January 15, 2014·Deutsch·Solothurn·Obergericht Beschwerdekammer·HTML·1,007 words·~5 min·5

Summary

Entschädigungen

Full text

SOG 2014 Nr. 11

Art. 429 StPO. Der Staat hat beschuldigte Personen nur zu entschädigen, wenn die Verfahrensrechte angemessen ausgeübt worden sind und wenn staatliches Handeln für eingetretenen Schaden und Verletzungen von persönlichen Verhältnissen kausal war.

Sachverhalt:

Die Beschwerdeführer wurden von einer Privatperson angezeigt, Vermögensdelikte begangen zu haben. Nachdem polizeiliche Ermittlungshandlungen im Sinne von Art. 306 StPO stattgefunden hatten, erliess die Staatsanwaltschaft eine Nichtanhandnahmeverfügung. Die Angezeigten forderten vom Staat Entschädigungen, welche verweigert wurden. Die dagegen erhobene Beschwerde wurde – mit Ausnahme eines Punkts – abgewiesen.

Aus den Erwägungen:

3. Wird die beschuldigte Person ganz oder teilweise freigesprochen oder wird das Verfahren gegen sie eingestellt, so hat sie gemäss Art. 429 Abs. 1 Strafprozessordnung (StPO, SR 312.0) Anspruch auf:

a)            Entschädigung ihrer Aufwendungen für die angemessene Ausübung ihrer Verfahrensrechte;

b)            Entschädigung der wirtschaftlichen Einbussen, die ihr aus ihrer notwendigen Beteiligung am Strafverfahren entstanden sind;

c)            Genugtuung für besonders schwere Verletzungen ihrer persönlichen Verhältnisse, insbesondere bei Freiheitsentzug.

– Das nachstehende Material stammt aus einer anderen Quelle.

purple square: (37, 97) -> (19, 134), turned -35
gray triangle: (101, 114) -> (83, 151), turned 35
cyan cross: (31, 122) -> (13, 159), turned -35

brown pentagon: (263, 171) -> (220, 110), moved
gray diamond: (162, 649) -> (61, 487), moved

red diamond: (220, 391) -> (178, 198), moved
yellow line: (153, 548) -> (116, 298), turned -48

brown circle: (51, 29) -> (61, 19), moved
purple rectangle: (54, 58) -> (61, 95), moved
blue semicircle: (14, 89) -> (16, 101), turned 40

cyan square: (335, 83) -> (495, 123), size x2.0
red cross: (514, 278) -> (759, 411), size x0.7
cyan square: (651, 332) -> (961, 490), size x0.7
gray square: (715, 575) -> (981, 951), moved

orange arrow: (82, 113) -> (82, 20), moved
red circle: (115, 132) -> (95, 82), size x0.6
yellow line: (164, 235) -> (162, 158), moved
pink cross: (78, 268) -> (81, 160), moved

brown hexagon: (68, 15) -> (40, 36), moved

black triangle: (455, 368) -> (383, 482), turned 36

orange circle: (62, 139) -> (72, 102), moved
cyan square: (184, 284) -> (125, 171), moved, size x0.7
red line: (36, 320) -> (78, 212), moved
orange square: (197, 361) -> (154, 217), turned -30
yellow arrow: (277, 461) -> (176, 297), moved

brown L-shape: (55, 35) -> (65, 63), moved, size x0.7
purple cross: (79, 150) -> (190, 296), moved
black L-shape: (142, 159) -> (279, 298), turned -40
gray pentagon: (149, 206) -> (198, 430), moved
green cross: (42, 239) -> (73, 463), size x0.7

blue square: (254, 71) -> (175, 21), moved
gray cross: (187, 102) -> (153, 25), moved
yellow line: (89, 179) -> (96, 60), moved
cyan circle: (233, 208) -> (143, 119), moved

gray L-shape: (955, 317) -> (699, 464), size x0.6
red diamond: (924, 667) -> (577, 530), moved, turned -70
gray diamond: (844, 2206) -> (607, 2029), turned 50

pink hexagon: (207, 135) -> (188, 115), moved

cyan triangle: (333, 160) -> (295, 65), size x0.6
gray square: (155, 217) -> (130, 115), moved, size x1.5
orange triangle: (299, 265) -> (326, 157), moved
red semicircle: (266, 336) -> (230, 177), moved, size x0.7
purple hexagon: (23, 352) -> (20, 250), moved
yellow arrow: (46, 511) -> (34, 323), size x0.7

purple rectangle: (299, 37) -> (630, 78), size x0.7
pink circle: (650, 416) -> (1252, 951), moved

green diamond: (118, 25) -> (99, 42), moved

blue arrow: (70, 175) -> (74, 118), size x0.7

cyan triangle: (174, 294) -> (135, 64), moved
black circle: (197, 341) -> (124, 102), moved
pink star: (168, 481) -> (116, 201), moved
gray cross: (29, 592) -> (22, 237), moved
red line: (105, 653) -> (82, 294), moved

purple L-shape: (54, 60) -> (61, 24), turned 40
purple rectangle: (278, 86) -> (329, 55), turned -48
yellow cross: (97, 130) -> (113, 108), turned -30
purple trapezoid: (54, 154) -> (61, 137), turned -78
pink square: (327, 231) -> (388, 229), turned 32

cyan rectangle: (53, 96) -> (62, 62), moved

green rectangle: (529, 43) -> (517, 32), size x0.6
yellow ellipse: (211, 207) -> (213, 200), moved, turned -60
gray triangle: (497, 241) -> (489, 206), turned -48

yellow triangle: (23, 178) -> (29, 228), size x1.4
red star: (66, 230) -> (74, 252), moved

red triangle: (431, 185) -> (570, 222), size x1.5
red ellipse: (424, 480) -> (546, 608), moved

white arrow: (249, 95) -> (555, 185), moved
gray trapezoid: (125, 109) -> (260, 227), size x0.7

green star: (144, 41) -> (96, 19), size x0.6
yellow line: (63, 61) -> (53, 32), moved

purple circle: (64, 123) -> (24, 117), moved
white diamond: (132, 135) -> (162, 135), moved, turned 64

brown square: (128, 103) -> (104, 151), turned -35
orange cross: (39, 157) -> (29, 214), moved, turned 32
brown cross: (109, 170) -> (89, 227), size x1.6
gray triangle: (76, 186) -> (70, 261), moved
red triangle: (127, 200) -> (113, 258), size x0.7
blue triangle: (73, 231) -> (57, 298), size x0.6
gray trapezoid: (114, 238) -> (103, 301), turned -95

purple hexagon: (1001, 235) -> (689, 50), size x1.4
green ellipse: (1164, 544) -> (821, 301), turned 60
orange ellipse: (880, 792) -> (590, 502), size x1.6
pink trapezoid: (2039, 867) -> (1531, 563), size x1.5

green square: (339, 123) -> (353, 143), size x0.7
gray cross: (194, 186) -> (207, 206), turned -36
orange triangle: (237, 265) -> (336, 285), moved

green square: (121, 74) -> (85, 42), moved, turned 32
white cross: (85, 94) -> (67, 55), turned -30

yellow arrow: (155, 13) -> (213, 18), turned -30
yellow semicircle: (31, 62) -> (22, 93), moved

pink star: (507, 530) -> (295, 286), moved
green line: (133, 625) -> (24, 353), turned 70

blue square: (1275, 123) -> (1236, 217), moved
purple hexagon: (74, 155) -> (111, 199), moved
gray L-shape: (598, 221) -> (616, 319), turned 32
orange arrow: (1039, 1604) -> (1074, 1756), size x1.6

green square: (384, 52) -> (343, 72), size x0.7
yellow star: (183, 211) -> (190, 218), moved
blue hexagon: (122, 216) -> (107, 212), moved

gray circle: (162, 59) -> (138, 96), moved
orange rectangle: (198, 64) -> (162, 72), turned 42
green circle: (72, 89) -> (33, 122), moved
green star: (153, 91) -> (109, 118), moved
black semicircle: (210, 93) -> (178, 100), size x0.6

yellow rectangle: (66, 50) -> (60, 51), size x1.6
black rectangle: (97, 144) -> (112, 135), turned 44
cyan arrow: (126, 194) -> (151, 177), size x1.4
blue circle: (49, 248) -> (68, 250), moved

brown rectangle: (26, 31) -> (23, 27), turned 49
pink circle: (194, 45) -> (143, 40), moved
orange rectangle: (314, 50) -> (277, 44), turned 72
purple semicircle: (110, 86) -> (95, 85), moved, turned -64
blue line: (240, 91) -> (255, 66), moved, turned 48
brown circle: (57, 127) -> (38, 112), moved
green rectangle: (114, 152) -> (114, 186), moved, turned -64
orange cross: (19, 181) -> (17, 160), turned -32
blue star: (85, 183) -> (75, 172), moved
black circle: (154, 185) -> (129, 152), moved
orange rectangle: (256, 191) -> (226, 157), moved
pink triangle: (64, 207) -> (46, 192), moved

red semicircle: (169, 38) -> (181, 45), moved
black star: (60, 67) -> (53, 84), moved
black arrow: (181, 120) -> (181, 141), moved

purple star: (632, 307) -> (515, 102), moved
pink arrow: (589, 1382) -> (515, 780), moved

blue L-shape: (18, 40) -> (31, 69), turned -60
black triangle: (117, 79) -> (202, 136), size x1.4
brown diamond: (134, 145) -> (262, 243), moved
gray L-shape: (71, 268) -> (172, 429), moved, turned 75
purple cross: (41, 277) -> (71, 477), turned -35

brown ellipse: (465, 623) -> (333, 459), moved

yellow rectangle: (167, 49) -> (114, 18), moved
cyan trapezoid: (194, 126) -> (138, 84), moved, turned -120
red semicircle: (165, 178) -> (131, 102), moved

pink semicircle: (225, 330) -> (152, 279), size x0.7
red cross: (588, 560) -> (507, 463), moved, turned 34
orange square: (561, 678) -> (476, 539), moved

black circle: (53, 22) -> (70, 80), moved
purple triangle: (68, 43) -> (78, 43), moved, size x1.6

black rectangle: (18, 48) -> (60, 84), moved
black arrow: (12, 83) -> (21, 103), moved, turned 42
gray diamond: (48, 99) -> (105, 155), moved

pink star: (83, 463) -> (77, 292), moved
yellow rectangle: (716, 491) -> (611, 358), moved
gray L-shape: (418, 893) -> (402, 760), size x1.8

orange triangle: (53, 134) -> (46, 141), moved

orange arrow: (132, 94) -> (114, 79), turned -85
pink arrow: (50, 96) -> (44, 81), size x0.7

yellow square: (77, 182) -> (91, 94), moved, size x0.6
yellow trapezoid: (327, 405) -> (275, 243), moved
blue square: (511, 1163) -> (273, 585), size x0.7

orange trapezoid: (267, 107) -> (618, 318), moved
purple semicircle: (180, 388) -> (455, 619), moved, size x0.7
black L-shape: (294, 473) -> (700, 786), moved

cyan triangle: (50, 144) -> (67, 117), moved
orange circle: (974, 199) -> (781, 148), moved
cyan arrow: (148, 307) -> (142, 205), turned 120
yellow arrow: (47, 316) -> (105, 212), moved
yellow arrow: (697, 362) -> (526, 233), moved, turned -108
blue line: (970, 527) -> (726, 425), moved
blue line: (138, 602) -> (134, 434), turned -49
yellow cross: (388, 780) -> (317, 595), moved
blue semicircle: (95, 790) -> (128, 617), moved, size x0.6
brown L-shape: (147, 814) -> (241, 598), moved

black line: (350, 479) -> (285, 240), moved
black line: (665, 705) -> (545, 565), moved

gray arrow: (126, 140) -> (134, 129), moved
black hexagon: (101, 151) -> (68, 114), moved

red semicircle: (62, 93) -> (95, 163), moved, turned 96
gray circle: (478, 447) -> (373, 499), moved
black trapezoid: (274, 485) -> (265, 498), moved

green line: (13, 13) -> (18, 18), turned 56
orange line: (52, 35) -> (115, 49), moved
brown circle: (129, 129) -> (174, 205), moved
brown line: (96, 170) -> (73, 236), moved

Nach der bundesgerichtlichen Rechtsprechung ist davon auszugehen, dass eine Entschädigung auch in Betracht fällt, wenn das Verfahren mit einer Nichtanhandnahmeverfügung abgeschlossen wird (BGE 139 IV 241).

Gemäss Art. 111 Abs. 1 StPO gilt als beschuldigte Person jene Person, die in einer Strafanzeige, einem Strafantrag oder von einer Strafbehörde in einer Verfahrenshandlung einer Straftat verdächtigt, beschuldigt oder angeklagt wird. Art. 429 Abs. 1 StPO setzt allerdings voraus, dass eine beschuldigte Person freigesprochen oder das Verfahren gegen sie eingestellt wird. Grundsätzlich würde das bedeuten, dass eine Untersuchung im Sinne von Art. 309 Abs. 1 StPO eröffnet und somit ein hinreichender Tatverdacht bejaht wurde. Zuvor liegt ein Ermittlungsverfahren im Sinne von Art. 306 Abs. 1 StPO vor. Gemäss Art. 129 Abs. 1 StPO ist die beschuldigte Person allerdings berechtigt, in jedem Strafverfahren und auf jeder Verfahrensstufe einen Rechtsbeistand mit ihrer Verteidigung zu betrauen, somit auch auf der Verfahrensstufe des polizeilichen Ermittlungsverfahrens. Dass eine Entschädigung der Verteidigeraufwendungen, welche auf dieser Verfahrensstufe entstanden sind, in Frage kommt, ergibt sich demnach primär aus dem Gesetz. Auch nach der bundesgerichtlichen Rechtsprechung ist unter Umständen eine Entschädigungspflicht des Staates nicht grundsätzlich von der Hand zu weisen (Urteil des Bundesgerichts 1B_536/2012 E. 2.2). Massgeblich ist  allerdings, ob die Verfahrensrechte angemessen ausgeübt wurden.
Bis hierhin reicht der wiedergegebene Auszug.